Mumbai: Gold has seen it all in the last one month. From the depths of despair near the $250 per ounce mark, to sheer ecstasy as it soared to $340 per ounce in no time. Then, in the last one week, it plummeted to $286 per ounce, as the nightmare returned only to bounce back above the $300 per ounce mark. As they say at the US PGA tour, `Anything is possible'.It is widely believed that the Bank of England (BoE) was behind gold's latest decline to below the $290 per ounce mark. Rumours persist that the BoE wanted the yellow metal below the $300 per ounce mark to help the beleaguered Ghananian Ashanti Gold Mine. It is said that the collapse of Ashanti would have resulted in the Ghananian economy rolling over. Thus, necessitating a bail-out package from Britain. Probably, pushing down gold prices was far more easier and convenient for all parties.

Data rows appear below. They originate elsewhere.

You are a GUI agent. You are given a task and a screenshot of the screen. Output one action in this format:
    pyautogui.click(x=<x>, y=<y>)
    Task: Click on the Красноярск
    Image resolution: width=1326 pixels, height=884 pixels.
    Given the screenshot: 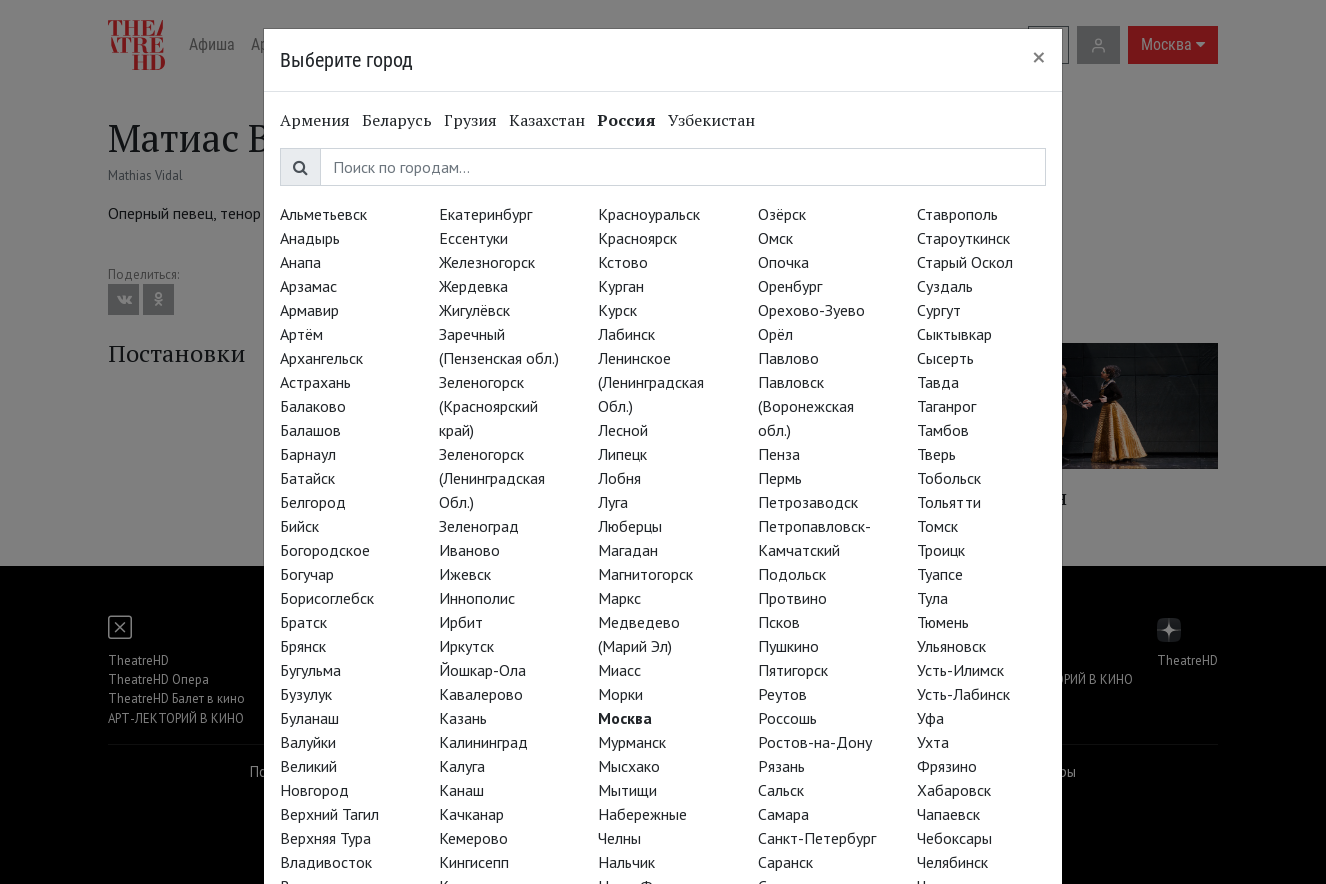 What is the action you would take?
    pyautogui.click(x=637, y=238)
    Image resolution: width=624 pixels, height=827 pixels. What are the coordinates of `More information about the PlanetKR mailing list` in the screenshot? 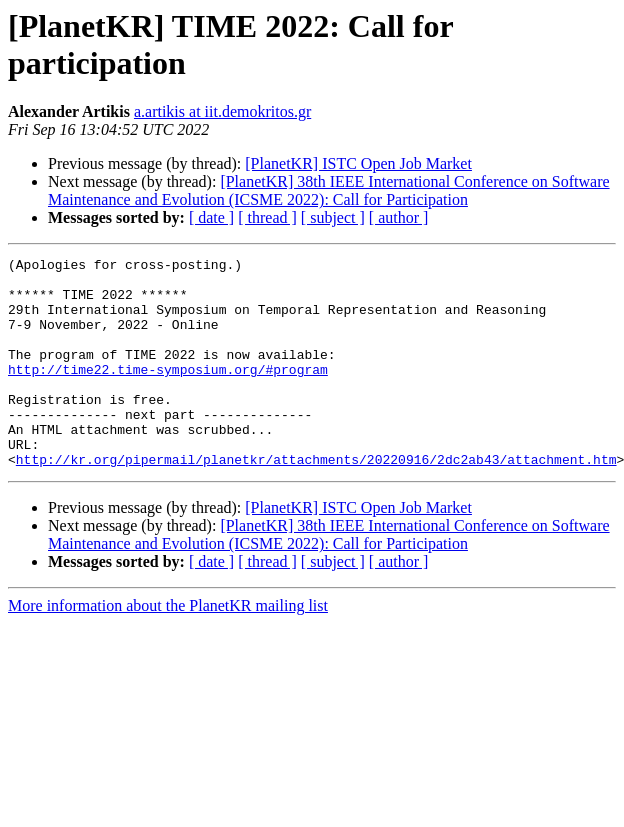 It's located at (168, 647).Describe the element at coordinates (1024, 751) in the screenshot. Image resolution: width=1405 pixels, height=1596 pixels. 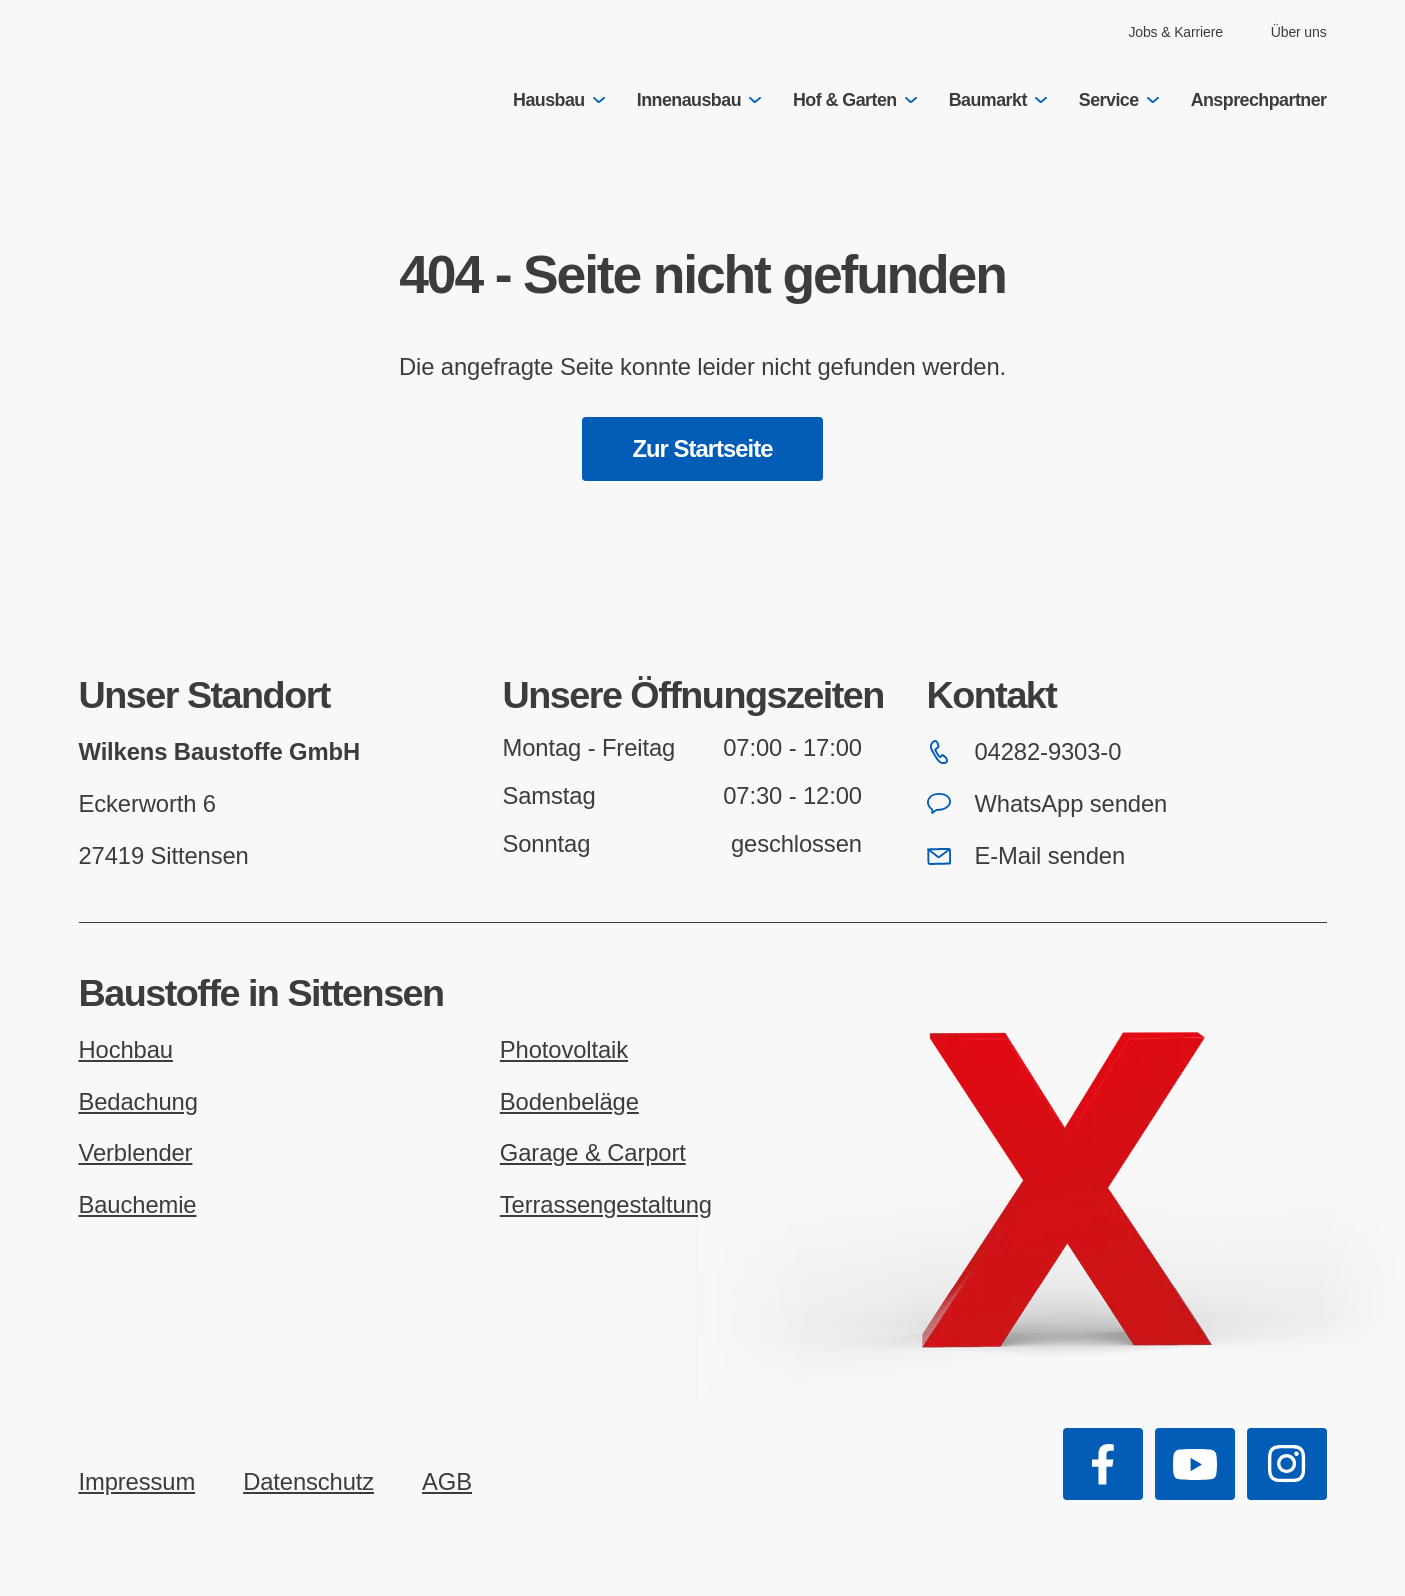
I see `04282-9303-0` at that location.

However, while some producers rejoiced gold's fall to near $286 per ounce in Asia, others wanted the yellow metal to move higher. Thus, the volatility in prices, in fact, buyback by Australian producers was said to have been instrumental in bringing back gold prices near the $300 per ounce region.
With lease rates below the one per cent levels, there is no tightening in bullion markets. But analysts expect fundamentals to hold sway after the current choppy waters calm down. Experts predict gold to be in the $325 per ounce region in the next year. Even though short-term, the markets are uncertain, most believe that in the longer-term gold is likely to see more surges than declines.

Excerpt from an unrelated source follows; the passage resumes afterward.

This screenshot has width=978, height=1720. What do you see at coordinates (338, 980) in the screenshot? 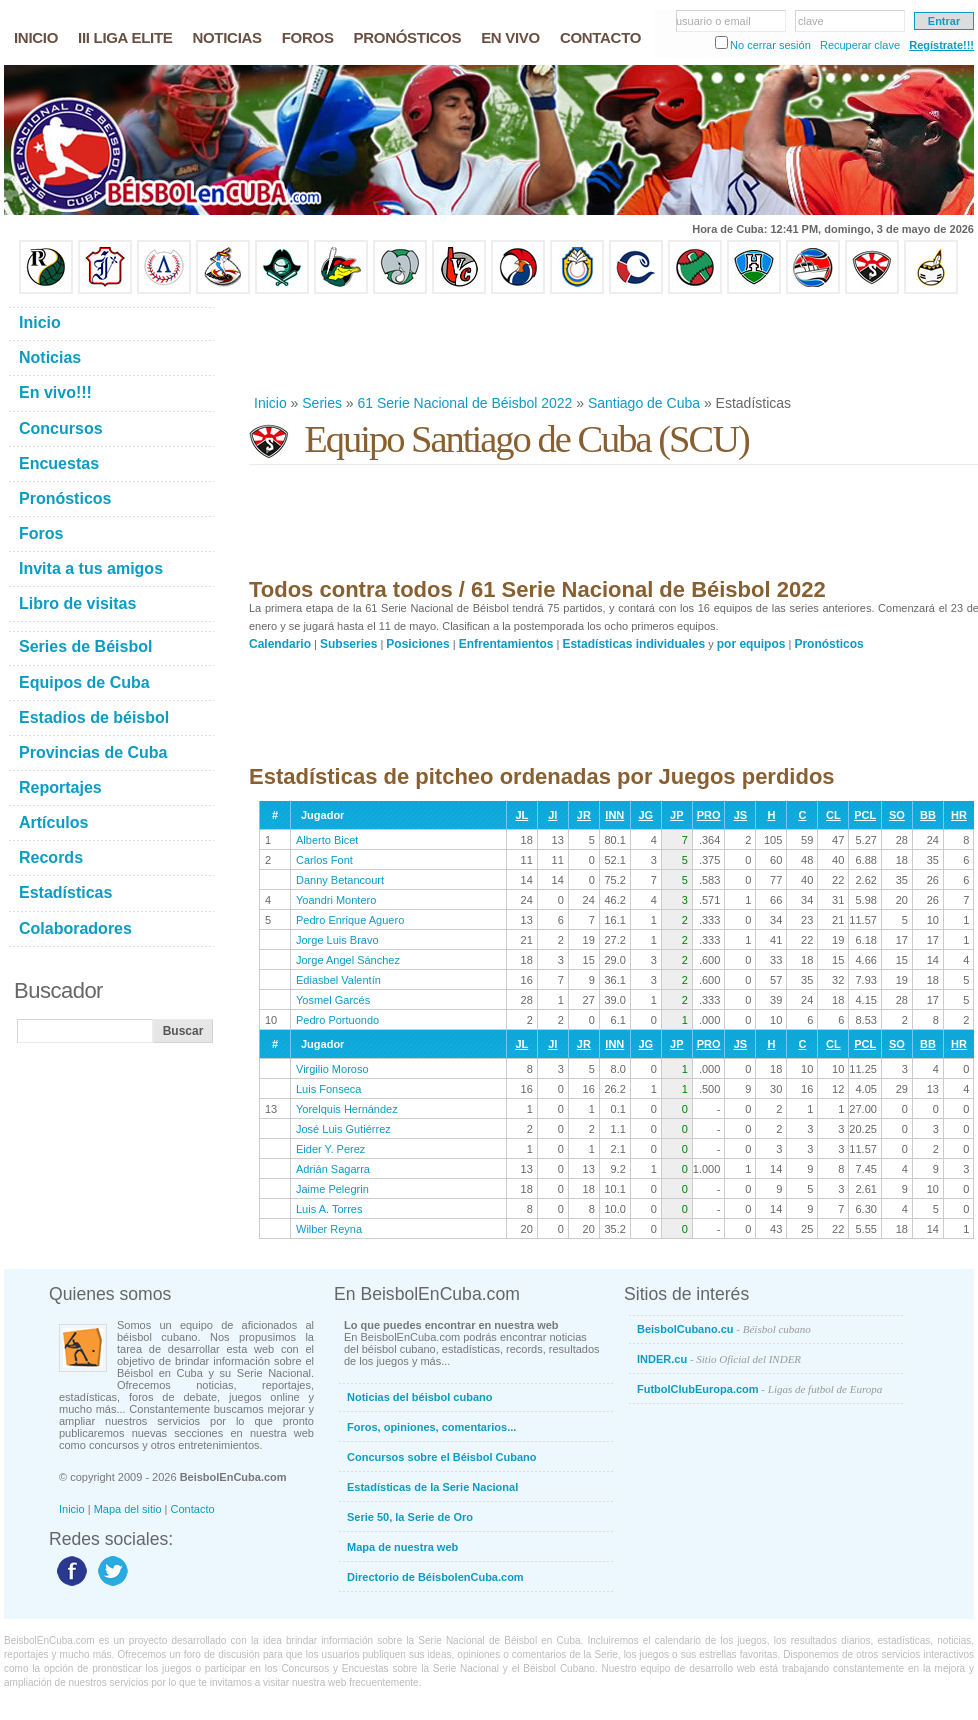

But for that, the yellow metal would have to depend on the much touted `bubble theory' of US stock markets. Ironically, in the last one week, the Dow has soared from near 10,000 to well over 10,700 in spite of a warning by the US Fed chief. In the meantime, the stock markets brushed aside the 70th anniversary of the `Great Depression of 1929' and even the infamous October effect.
In fact, Alan Greenspan has now conceded that US technology stocks are firmly entrenched. Although he still expects a slowdown, he is not certain when. Yet, many believe that the red light for the stock markets would come before the year end. Most expect the Y2K fears to trigger an upheaval in US markets.
Gold awaits to benefit from the resultant turmoil.
Silver tagged along with gold but ended slightly higher at US cents 529 per ounce, while gold was just below the $300 per ounce mark at $299.10 per ounce. But platinum was robust near $420 per ounce and palladium firm near $390 per ounce. In the domestic markets, buyers waited even as gold crashed in the international markets. They returned only when gold recovered, realising that gold would not fall further. Standard gold declined from Rs.4,710 per 10 gms to Rs.4,640 per 10 gms before closing at Rs.4,645 per 10 gm. Silver .999 recovered from Rs.8,145 per kg to Rs.8,205 per kg before closing at Rs.8,140 per kg (gold and silver, Mumbai, Saturday prices).
Meanwhile, according to reports, red-tapism in Russia has opened a window for duty-free imports of aluminium, ferrous and precious metals. On April 28, 1999, Russia had imposed a 5 per cent export duty on the above mentioned goods for six months.
However, a new notification is yet to see the light of the day. Even though it is expected that gold would be exempted from the duty, this window for free exports could be open for even as long as week. Thus, Russia with annual production of gold aggregating 100-115 tonnes is ripe for exports.
But, it is comforting to know that at present the only gold available for exports is with the Russian Central Bank. However, with gold high, the economy in dire straits and in a country where Boris Yeltsin changes prime ministers at the drop of a hat, `Anything is possible'.